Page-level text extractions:
----

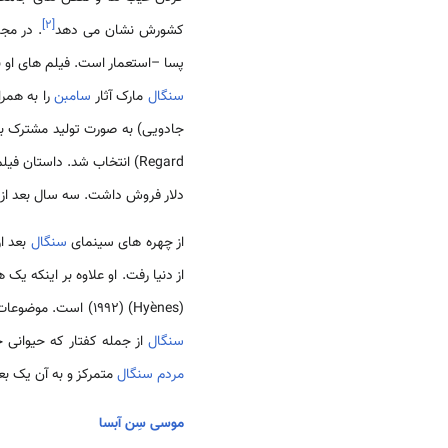
]
۲
[
کشورش نشان می دهد
. در مج
پسا –استعمار است. فیلم های او ب
سنگال
مارک آثار
‌سامبن
را به همراه
Regard) انتخاب شد. داستان فیلم به مانند بسیاری از کارهای قبلی
دلار فروش داشت. سه سال بعد از 
از چهره های سینمای
سنگال
بعد ا
(Hyènes) (1992) است. موضوعات این فیلم ها مربوط به نسل جوان است، در آثار او کمتر موضوعات سیاسی به چشم می خورد. او به
سنگال
از جمله کفتار که حیوانی 
مردم سنگال
متمرکز و به آن یک ب
موسی سِن آبسا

----

Each line that has the word "فیلم" counts once. How many such lines are in the data? Give the number alone.

3